In a series of experiments with 225 American children, researchers offered youngsters between the ages of 5 to 9 bowls of blueberry-pear fruit sauce.1 The kids were given three different descriptions of the sauce before they were allowed to select what they preferred: as healthy (“it has a lot of healthy ingredients; it will make your muscles and bones get strong”), as unhealthy (“It does not have healthy ingredients; it will not make your muscles and bones get strong”) and as neutral (“It has a lot of ingredients; you can buy it at the grocery store”). When the healthy and unhealthy options were set before them after hearing the descriptions, the children opted for the healthy option. When the neutral and unhealthy options were presented, they opted for the neutral option. But when presented with the neutral and healthy options, they reached for equal amounts of each, suggesting that what motivated the children’s selection was avoiding the unhealthy option. That’s what parents should casually talk about: how unhealthy food choices work against the body’s growth and strength.

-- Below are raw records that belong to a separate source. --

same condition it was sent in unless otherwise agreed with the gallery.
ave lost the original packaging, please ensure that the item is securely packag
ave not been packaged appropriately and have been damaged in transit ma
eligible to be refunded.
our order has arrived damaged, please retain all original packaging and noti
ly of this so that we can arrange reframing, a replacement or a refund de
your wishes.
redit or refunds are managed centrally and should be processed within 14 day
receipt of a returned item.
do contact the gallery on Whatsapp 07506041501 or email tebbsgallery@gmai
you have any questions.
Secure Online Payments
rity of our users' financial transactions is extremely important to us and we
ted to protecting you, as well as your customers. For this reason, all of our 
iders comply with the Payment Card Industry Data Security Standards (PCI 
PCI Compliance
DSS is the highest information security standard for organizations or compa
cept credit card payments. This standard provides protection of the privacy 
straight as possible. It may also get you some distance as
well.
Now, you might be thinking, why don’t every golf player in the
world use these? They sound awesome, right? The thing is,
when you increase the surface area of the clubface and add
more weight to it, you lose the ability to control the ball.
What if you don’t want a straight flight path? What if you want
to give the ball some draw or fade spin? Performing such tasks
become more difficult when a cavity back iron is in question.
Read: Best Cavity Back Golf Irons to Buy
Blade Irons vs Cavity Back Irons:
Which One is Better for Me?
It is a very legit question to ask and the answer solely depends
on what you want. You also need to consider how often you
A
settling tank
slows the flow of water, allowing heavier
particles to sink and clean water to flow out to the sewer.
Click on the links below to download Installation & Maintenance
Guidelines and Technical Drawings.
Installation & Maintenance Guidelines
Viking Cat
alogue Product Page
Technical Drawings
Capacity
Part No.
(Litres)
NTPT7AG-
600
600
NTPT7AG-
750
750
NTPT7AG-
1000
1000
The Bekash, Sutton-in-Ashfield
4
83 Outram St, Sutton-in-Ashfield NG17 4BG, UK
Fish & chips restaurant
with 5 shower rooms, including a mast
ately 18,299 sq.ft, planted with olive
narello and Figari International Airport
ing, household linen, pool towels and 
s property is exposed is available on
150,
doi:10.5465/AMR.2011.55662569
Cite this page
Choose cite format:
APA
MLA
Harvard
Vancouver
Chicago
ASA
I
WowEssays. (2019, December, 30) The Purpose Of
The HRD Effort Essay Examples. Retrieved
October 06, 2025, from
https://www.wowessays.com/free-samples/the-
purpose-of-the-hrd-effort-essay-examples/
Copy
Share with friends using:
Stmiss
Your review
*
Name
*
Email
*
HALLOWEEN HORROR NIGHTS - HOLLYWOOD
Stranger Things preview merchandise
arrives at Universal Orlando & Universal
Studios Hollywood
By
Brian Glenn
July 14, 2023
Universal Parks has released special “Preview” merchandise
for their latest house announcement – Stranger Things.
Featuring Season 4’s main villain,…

To influence teenagers, research suggests appealing to two particular values that teens frequently embrace: autonomy from adult control and social justice. In one study,2 some participants read an exposé-style article explaining how shrew corporations manipulate young people, through advertising, to find junk food appealing. Other participants read traditional educational material about the benefits of healthy eating. The group exposed to the corporate manipulation perspective afterwards was found to hold more negative attitudes about junk food than the traditional education group. Among the boys exposed to the corporate manipulation material, there were 31% fewer purchases of unhealthy food and drink in the school cafeteria over the subsequent three months (an effect curiously not observed among girls).
These studies mitigate the discouragement and powerlessness many of us feel when it comes to influencing our children’s dietary habits (see Picky Eaters). Instead of preaching about healthy eating, let’s speak to those values that seem to shape young people’s perception of the foods worth putting into their mouth.
1 DeJesus, J. M., et al. “How information about what is ‘healthy’ versus ‘unhealthy’ impacts children’s consumption of other identical foods.” Journal of experimental psychology: general. April 11, 2019.
2 Bryan, C. J. et al. “A values-alignment intervention protects adolescents from the effects of food marketing.” Nature Human Behaviour, (3) 596–603 (2019).